(Page-level text extractions)
+++++

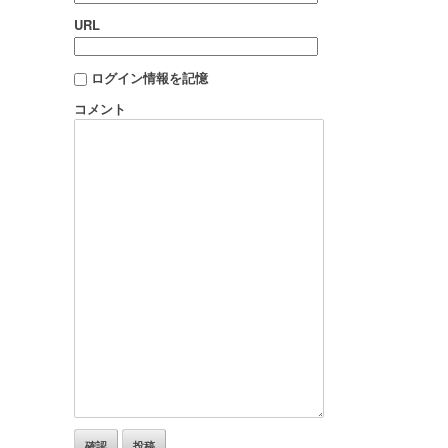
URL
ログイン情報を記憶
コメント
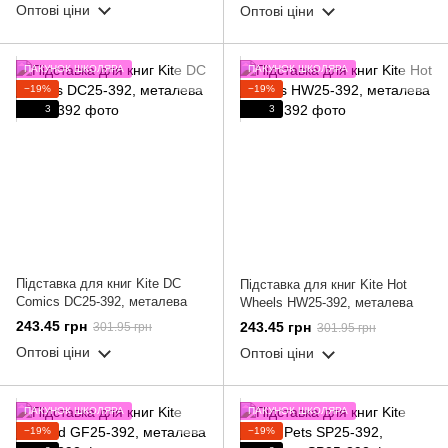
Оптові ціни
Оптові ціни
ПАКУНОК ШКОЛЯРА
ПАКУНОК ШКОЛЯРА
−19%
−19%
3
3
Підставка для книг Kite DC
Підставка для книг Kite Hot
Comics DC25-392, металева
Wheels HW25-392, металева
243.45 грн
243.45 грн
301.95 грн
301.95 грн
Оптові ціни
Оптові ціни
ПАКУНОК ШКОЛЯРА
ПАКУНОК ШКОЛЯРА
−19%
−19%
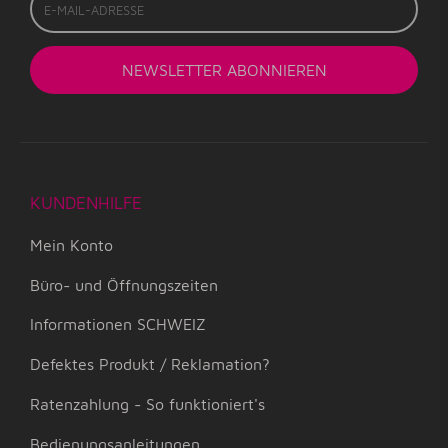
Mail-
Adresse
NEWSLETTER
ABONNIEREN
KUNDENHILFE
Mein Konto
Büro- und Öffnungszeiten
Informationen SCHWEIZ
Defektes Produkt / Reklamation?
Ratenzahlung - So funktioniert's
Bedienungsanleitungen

+++++

Return every entry above exactly. Pictures stay out.

Response to the exercise:
URL
ログイン情報を記憶
コメント
Оптові ціни
Оптові ціни
ПАКУНОК ШКОЛЯРА
ПАКУНОК ШКОЛЯРА
−19%
−19%
3
3
Підставка для книг Kite DC
Підставка для книг Kite Hot
Comics DC25-392, металева
Wheels HW25-392, металева
243.45 грн
243.45 грн
301.95 грн
301.95 грн
Оптові ціни
Оптові ціни
ПАКУНОК ШКОЛЯРА
ПАКУНОК ШКОЛЯРА
−19%
−19%
Mail-
Adresse
NEWSLETTER
ABONNIEREN
KUNDENHILFE
Mein Konto
Büro- und Öffnungszeiten
Informationen SCHWEIZ
Defektes Produkt / Reklamation?
Ratenzahlung - So funktioniert's
Bedienungsanleitungen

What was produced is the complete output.